◆ Problem: All lines from the one bearing "Find the location" through the end of the data below must be printed exactly as they stand, with pictures removed.

◆ Exercise materials:
• • •
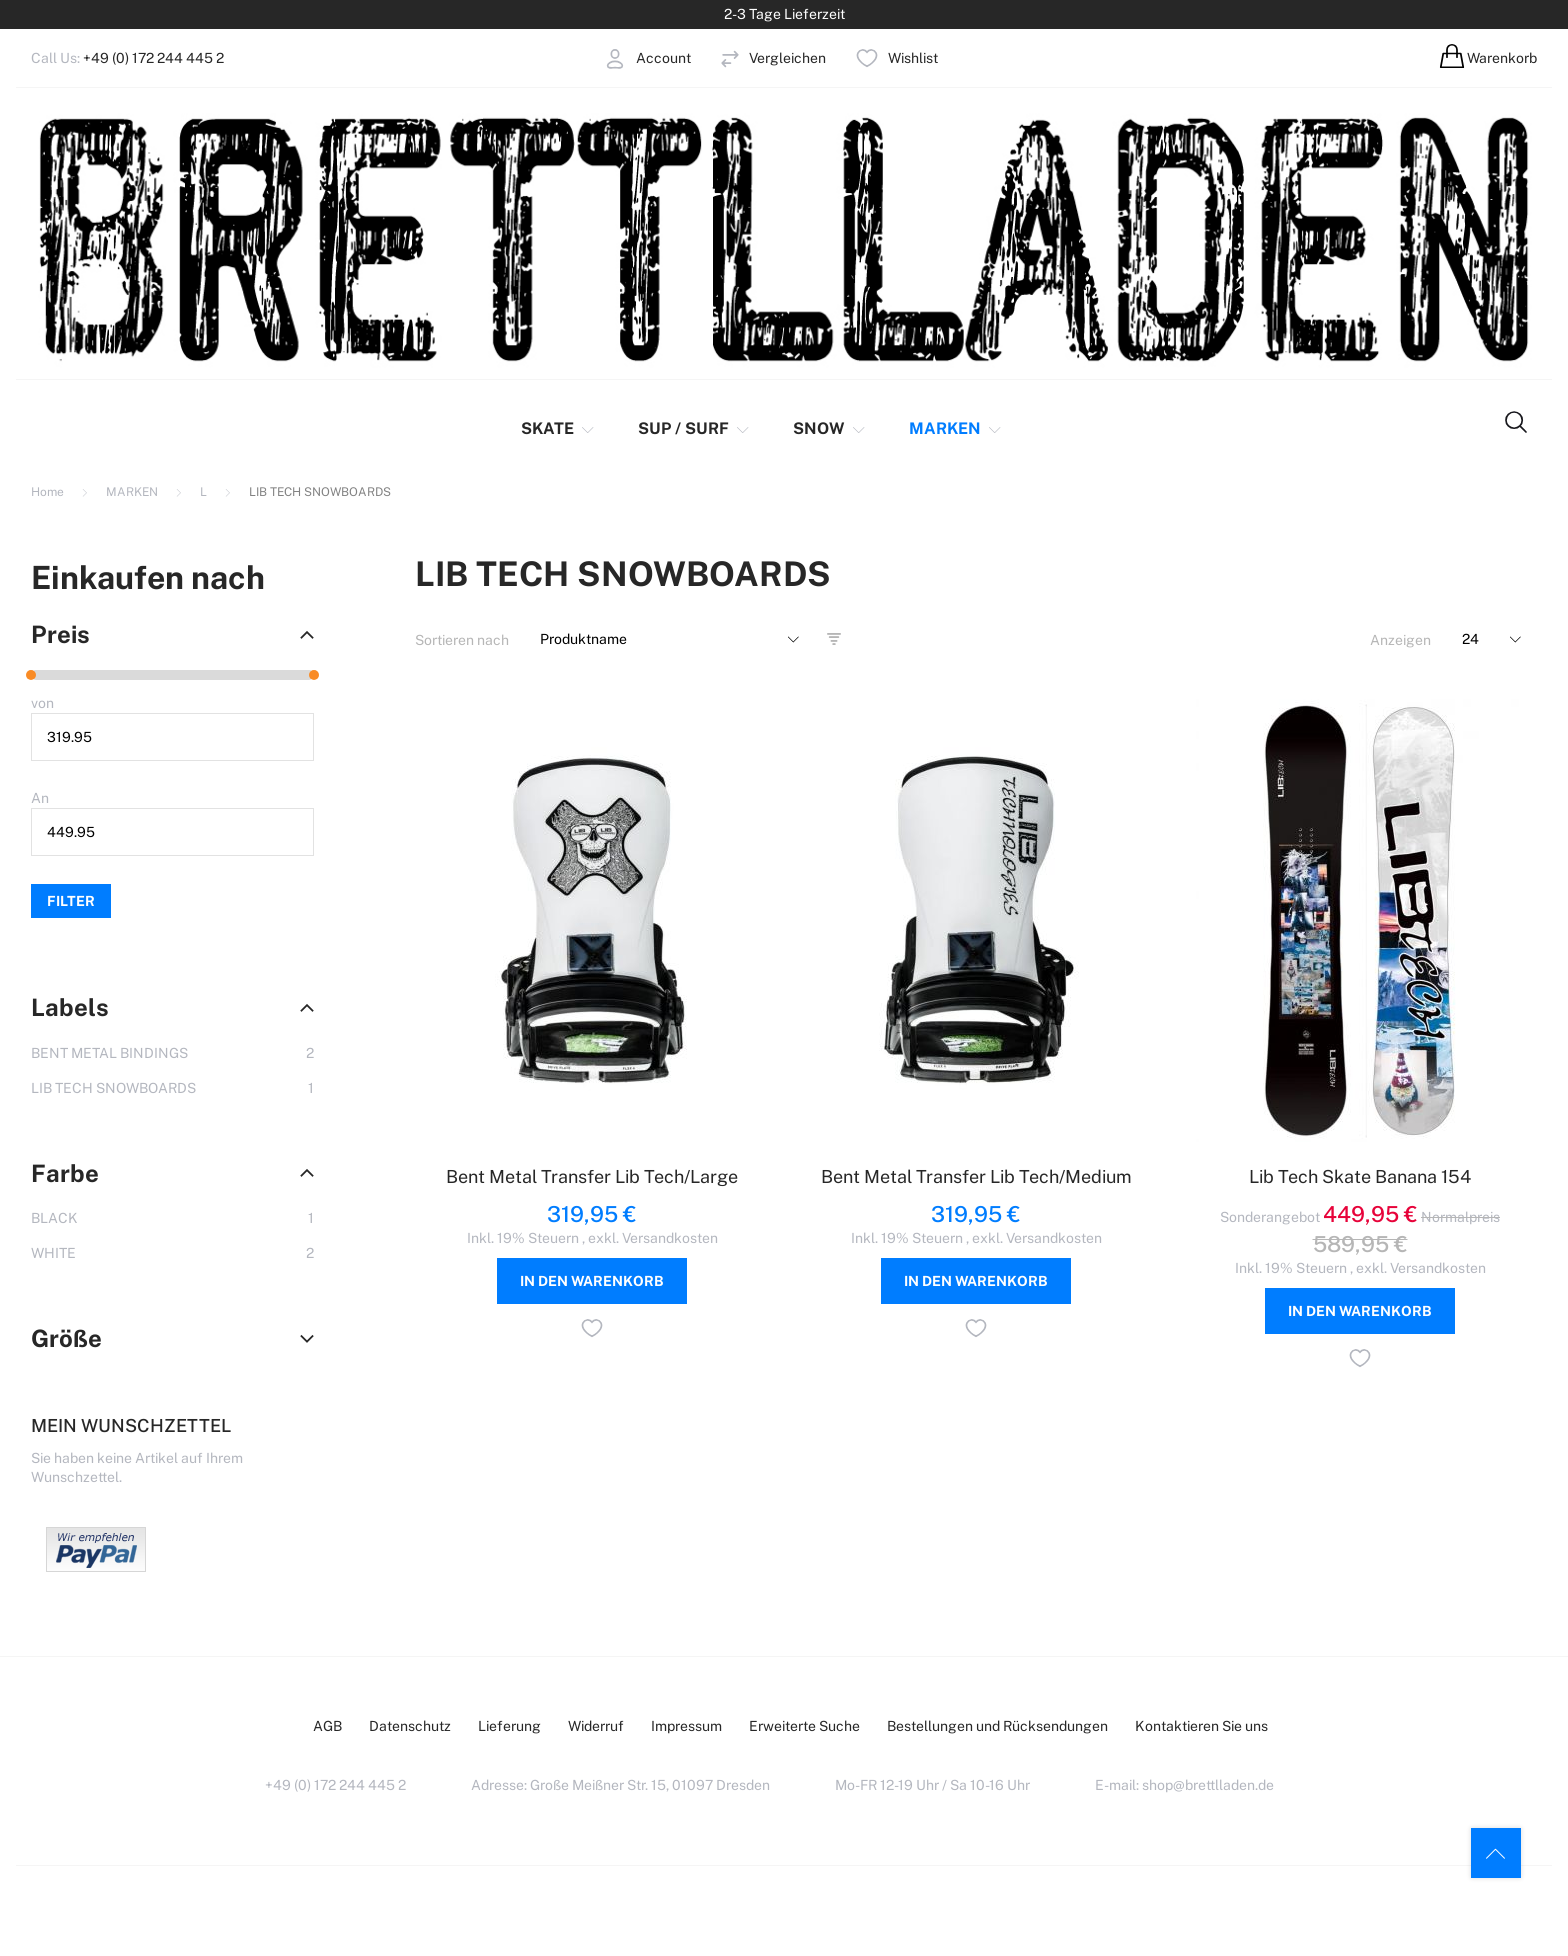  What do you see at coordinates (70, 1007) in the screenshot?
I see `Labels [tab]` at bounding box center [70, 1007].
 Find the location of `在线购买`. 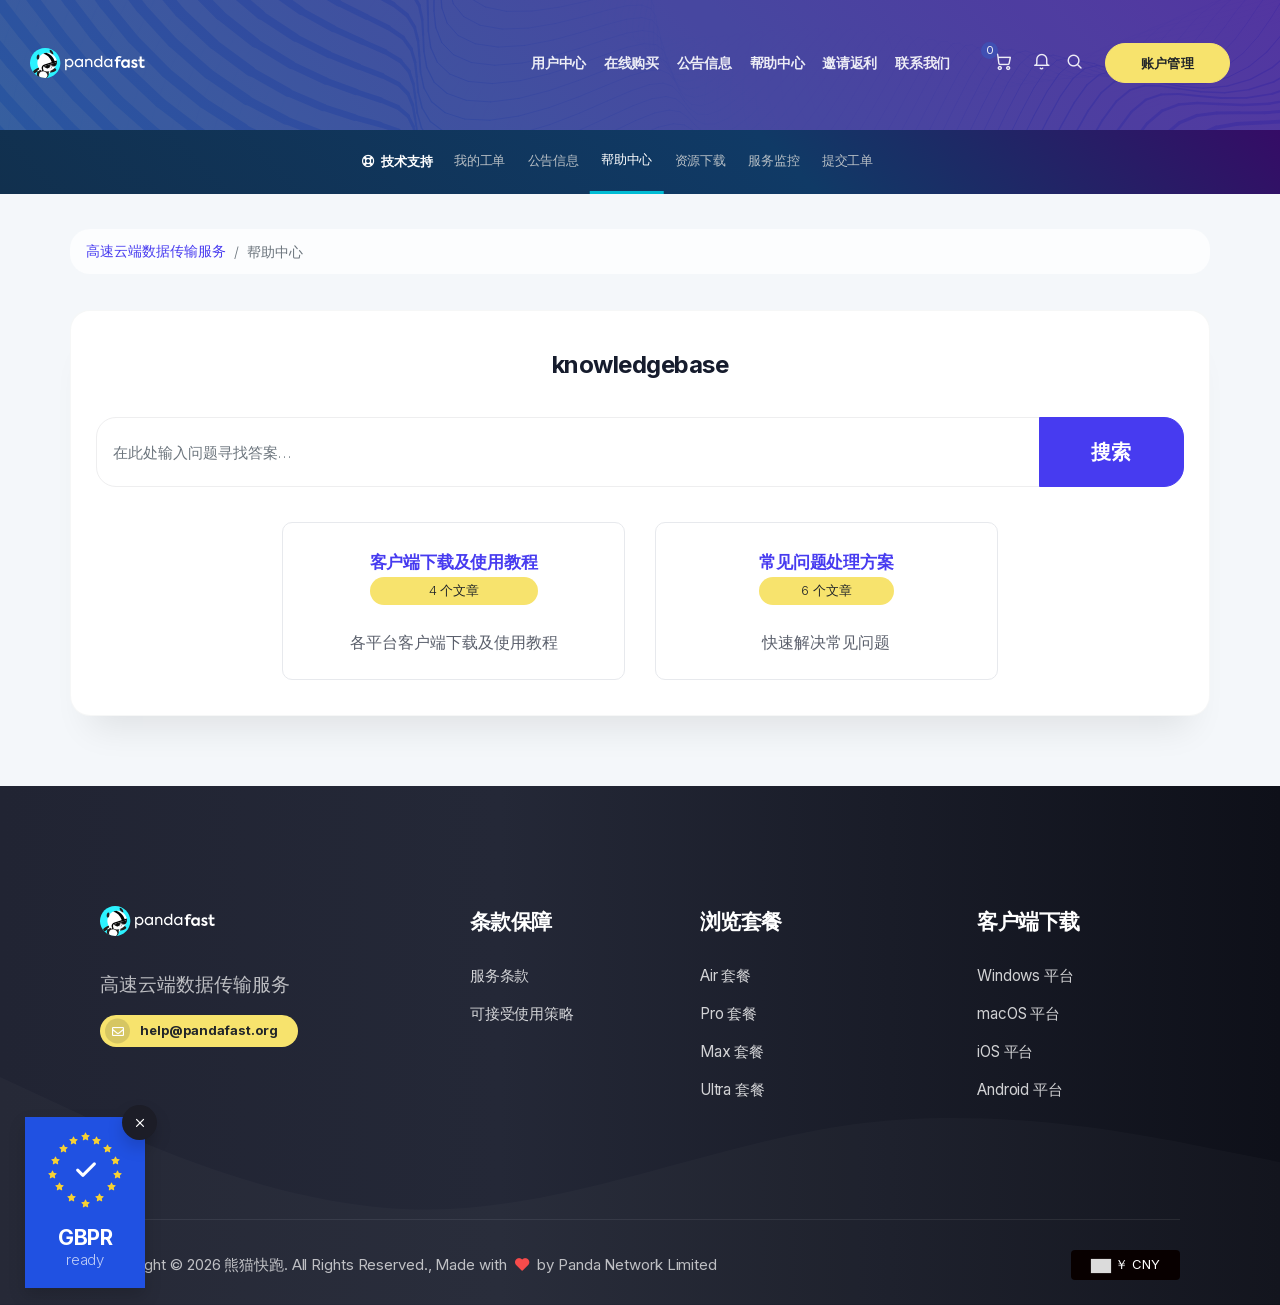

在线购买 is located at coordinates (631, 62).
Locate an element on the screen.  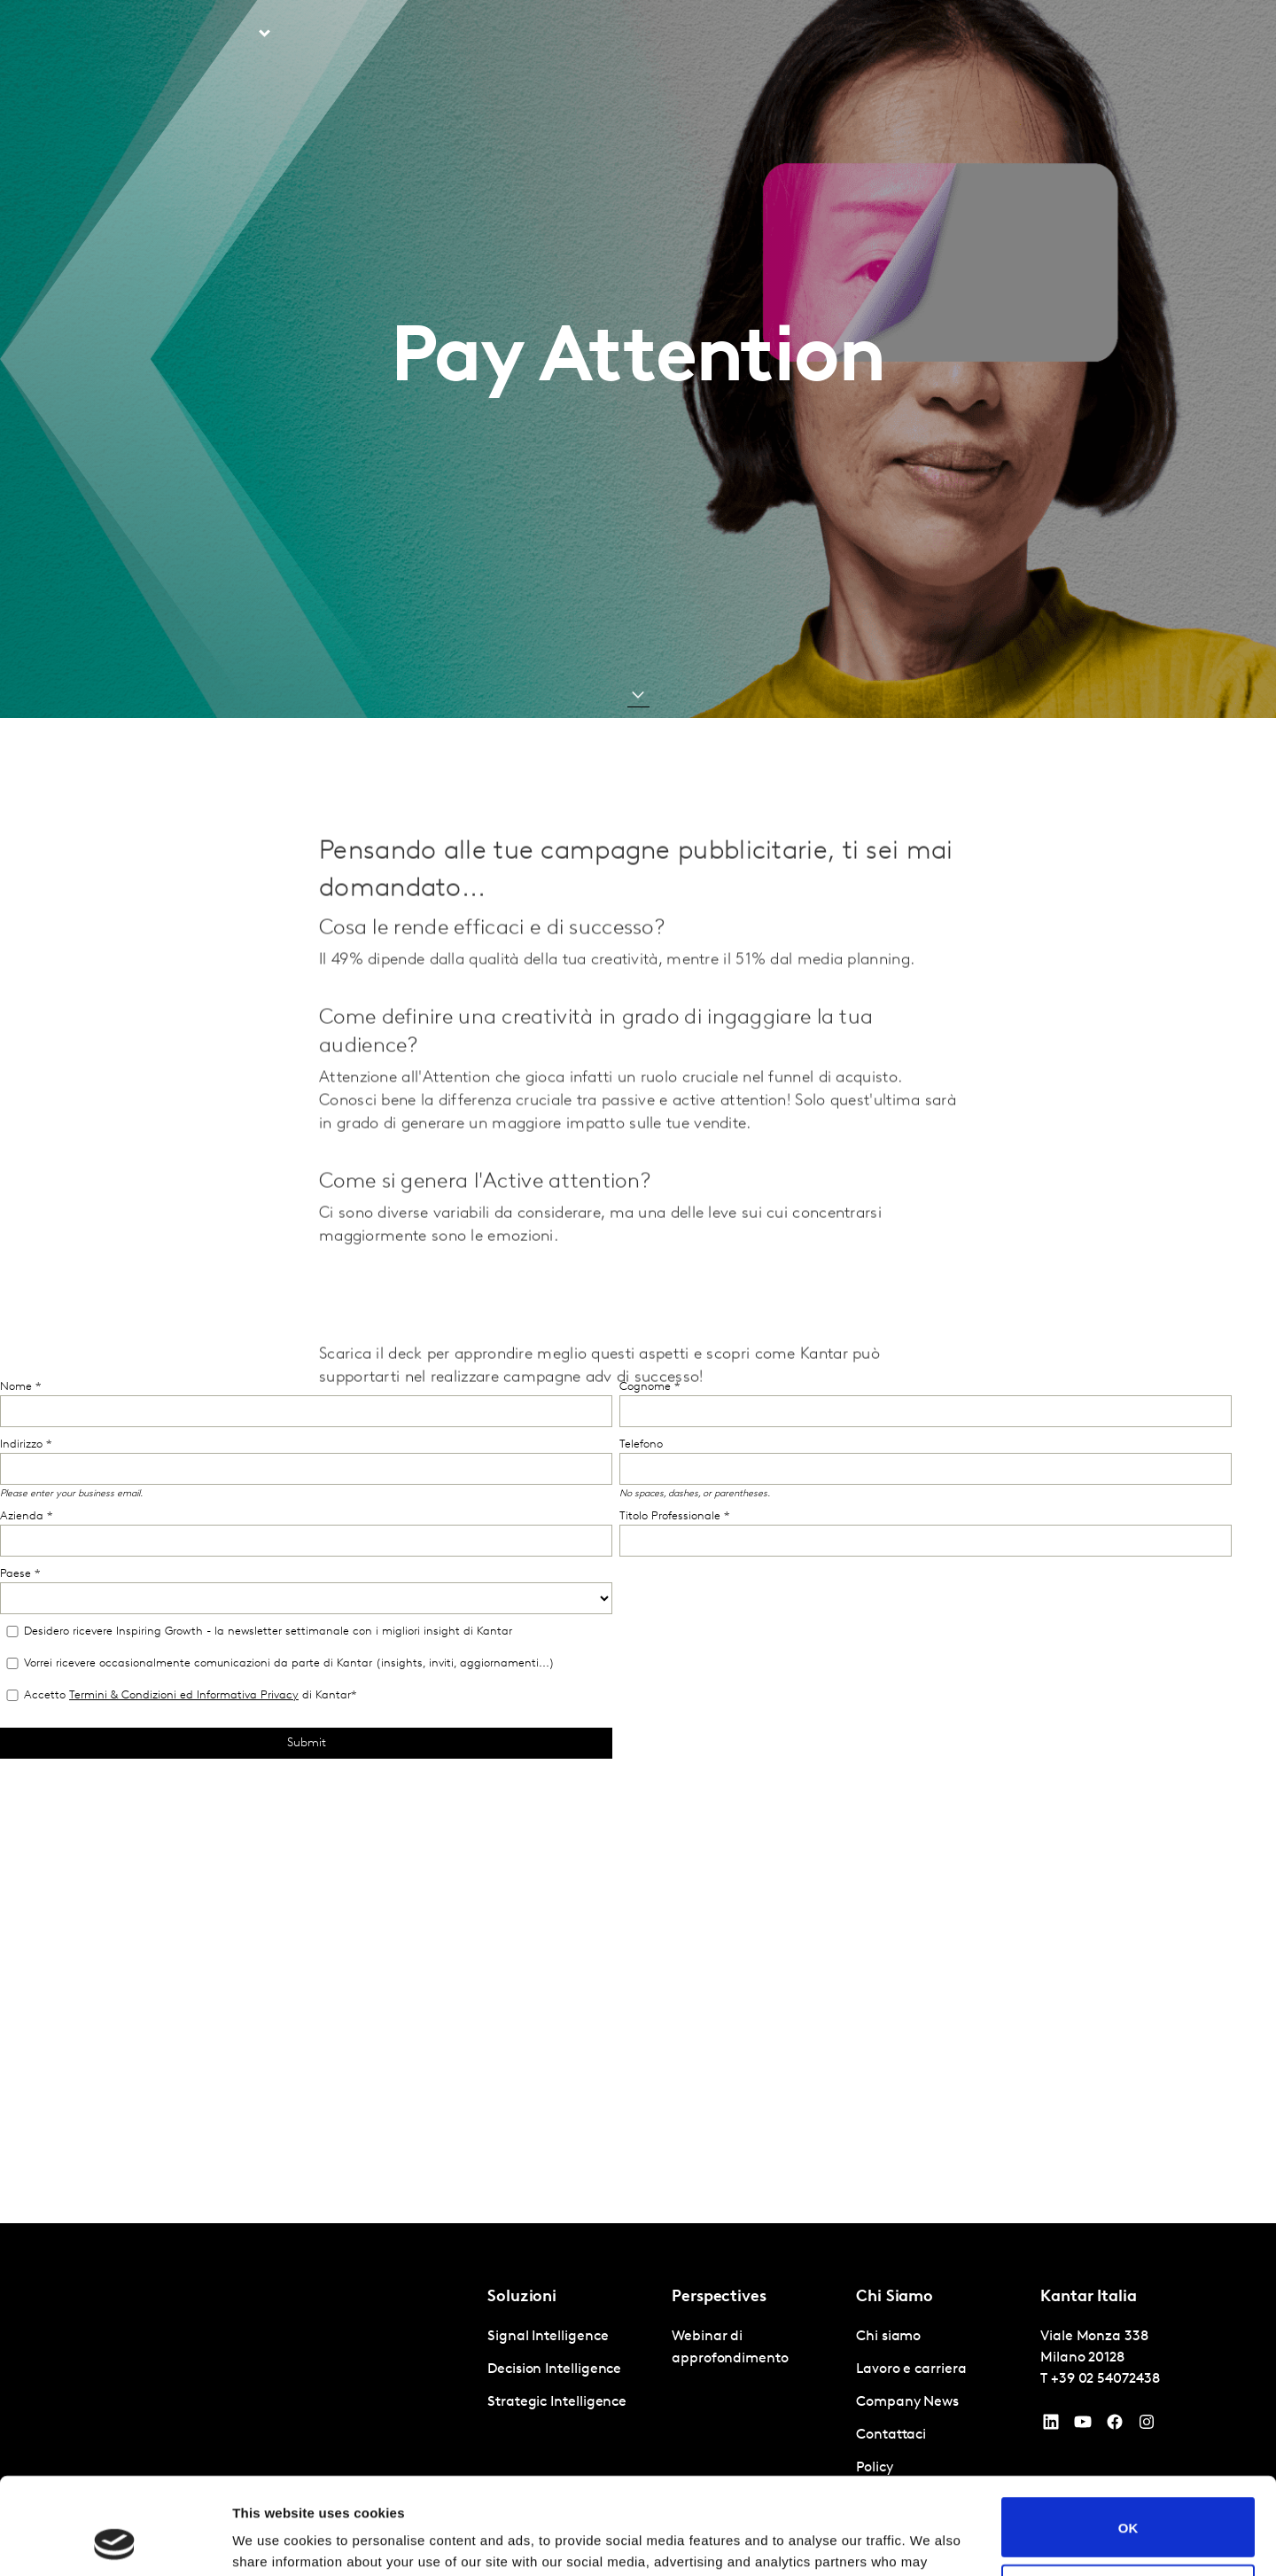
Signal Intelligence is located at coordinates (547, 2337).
• • •
◆ Exercise answer:
 Find the location of `在线购买`. 

在线购买 is located at coordinates (631, 62).
Locate an element on the screen.  
Signal Intelligence is located at coordinates (547, 2337).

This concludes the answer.